Biotechnologies that allow researchers to measure gene activity in individual cells are growing in popularity. This has resulted in an avalanche of custom analysis methods designed to deal with the complex data that arises from this technology. Although hundreds of analysis methods are available, relatively few deal with raw data processing in a holistic way. Our scPipe software has been developed to fill this gap. scPipe is the first fully integrated R package that deals with the raw sequencing reads from single cell gene expression studies, processing them to the point where biologically interesting downstream analyses can take place. By following community developed standards, scPipe is compatible with many other software packages for single cell analysis available from the open-source Bioconductor project, facilitating a complete beginning to end analysis of single cell gene expression data. This allows various biological questions to be answered, ranging from the identification of novel cell types to the discovery of new marker genes. scPipe promotes reproducibility and makes it easier for researchers to share results and code.

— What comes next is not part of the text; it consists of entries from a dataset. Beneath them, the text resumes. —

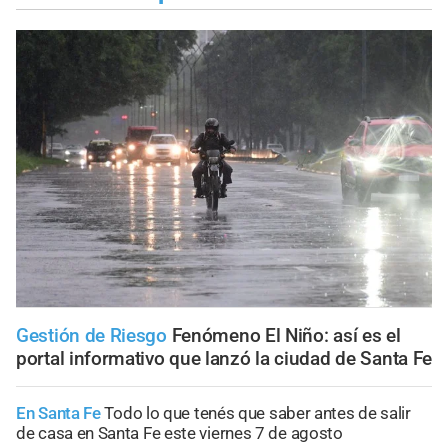
Gestión de Riesgo
Fenómeno El Niño: así es el
portal informativo que lanzó la ciudad de Santa Fe
En Santa Fe
Todo lo que tenés que saber antes de salir
de casa en Santa Fe este viernes 7 de agosto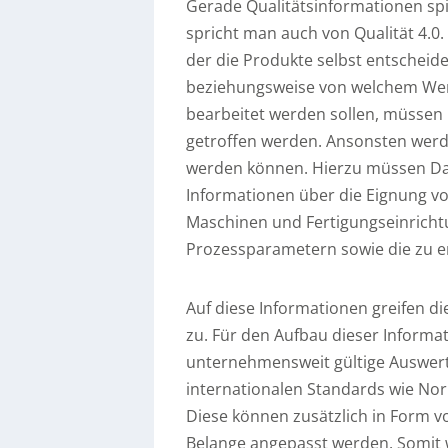
Gerade Qualitätsinformationen spie
spricht man auch von Qualität 4.0.
der die Produkte selbst entscheid
beziehungsweise von welchem We
bearbeitet werden sollen, müssen
getroffen werden. Ansonsten werd
werden können. Hierzu müssen Da
Informationen über die Eignung vo
Maschinen und Fertigungseinrichtu
Prozessparametern sowie die zu e
Auf diese Informationen greifen d
zu. Für den Aufbau dieser Informati
unternehmensweit gültige Auswerte
internationalen Standards wie Nor
Diese können zusätzlich in Form 
Belange angepasst werden. Somit wi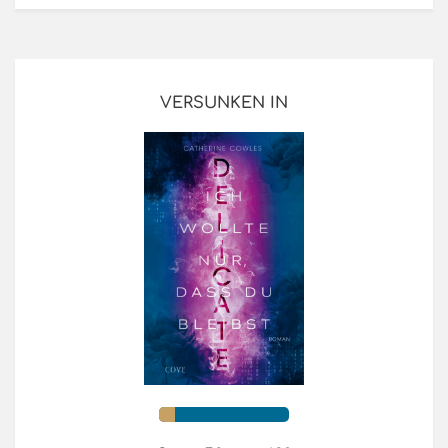
VERSUNKEN IN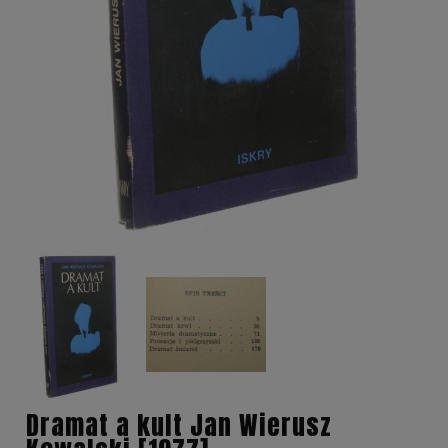
Dramat a kult Jan Wierusz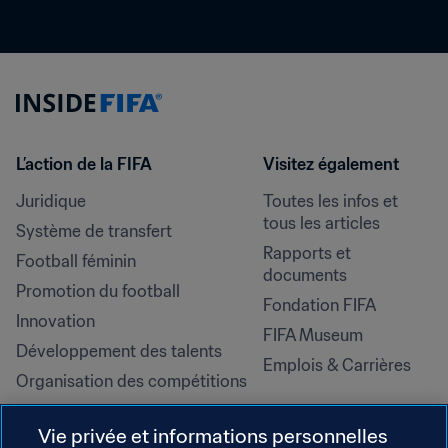
L’action de la FIFA
Visitez également
Juridique
Toutes les infos et 
tous les articles
Système de transfert
Rapports et 
Football féminin
documents
Promotion du football
Fondation FIFA
Innovation
FIFA Museum
Développement des talents
Emplois & Carrières
Organisation des compétitions
Développement durable
Vie privée et informations personnelles
Droits de l'homme et lutte contre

This is a PLOS Computational Biology Software paper.

Introduction

Advances in single-cell transcriptomic profiling technologies allow researchers to measure gene activity in thousands of cells simultaneously, enabling exploration of gene expression variability [1], identification of new cell types [2] and the study of transcriptional programs involved in cell differentiation [3]. The introduction of cellular barcodes, sequences distinct for each cell attached to the dT-primer, has increased the throughput and substantially reduced the cost of single-cell RNA sequencing (scRNA-seq). These barcodes allow for the demultiplexing of reads after cells are pooled together for sequencing. Apart from cellular barcodes, molecular barcodes or unique molecular identifiers (UMIs), are frequently employed to remove PCR duplicates and allow identification of unique mRNA molecules, thereby reducing technical noise. The multiple levels of barcoding used in scRNA-seq experiments create additional challenges in data processing together with new opportunities for quality control (QC). Different protocols use different barcode configurations, which means a flexible approach to data preprocessing is required.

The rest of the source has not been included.